* _WORK INSTRUCTION_
If a line in the entries below contains "Smokers", copy it.

Stored items from a collection

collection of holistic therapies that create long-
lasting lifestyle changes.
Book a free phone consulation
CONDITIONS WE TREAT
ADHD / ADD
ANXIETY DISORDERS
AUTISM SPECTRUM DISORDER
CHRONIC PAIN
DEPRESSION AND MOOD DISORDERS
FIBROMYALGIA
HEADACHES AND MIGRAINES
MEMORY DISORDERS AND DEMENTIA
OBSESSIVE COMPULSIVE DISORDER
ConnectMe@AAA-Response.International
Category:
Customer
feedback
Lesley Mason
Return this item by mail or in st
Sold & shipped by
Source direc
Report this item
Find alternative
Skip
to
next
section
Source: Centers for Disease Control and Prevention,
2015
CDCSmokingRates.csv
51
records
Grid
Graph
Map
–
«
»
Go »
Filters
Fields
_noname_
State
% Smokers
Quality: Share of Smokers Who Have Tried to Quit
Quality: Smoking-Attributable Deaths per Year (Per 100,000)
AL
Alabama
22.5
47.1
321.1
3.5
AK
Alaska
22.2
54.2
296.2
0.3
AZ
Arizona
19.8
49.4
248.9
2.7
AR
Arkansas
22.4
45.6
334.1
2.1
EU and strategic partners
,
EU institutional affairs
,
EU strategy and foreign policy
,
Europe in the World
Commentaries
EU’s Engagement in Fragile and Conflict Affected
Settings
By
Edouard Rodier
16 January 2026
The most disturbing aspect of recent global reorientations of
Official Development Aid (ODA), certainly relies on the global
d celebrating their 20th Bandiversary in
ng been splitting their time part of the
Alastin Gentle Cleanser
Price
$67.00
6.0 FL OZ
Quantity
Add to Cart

* _RESULT BELOW_
% Smokers
Quality: Share of Smokers Who Have Tried to Quit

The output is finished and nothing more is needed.